### EXERCISE DETAILS
Filter the records below and copy every line containing the word "mois".

═══

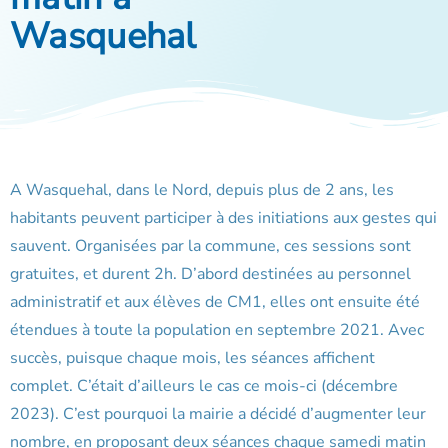
Wasquehal
A Wasquehal, dans le Nord, depuis plus de 2 ans, les
habitants peuvent participer à des initiations aux gestes qui
sauvent. Organisées par la commune, ces sessions sont
gratuites, et durent 2h. D’abord destinées au personnel
administratif et aux élèves de CM1, elles ont ensuite été
étendues à toute la population en septembre 2021. Avec
succès, puisque chaque mois, les séances affichent
complet. C’était d’ailleurs le cas ce mois-ci (décembre
2023). C’est pourquoi la mairie a décidé d’augmenter leur
nombre, en proposant deux séances chaque samedi matin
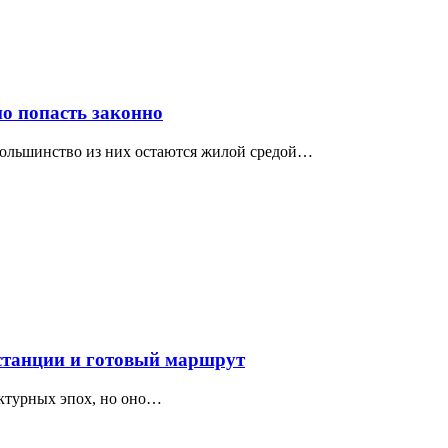
о попасть законно
 большинство из них остаются жилой средой…
 станции и готовый маршрут
ектурных эпох, но оно…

═══

### RESPONSE TO THE EXERCISE
succès, puisque chaque mois, les séances affichent
complet. C’était d’ailleurs le cas ce mois-ci (décembre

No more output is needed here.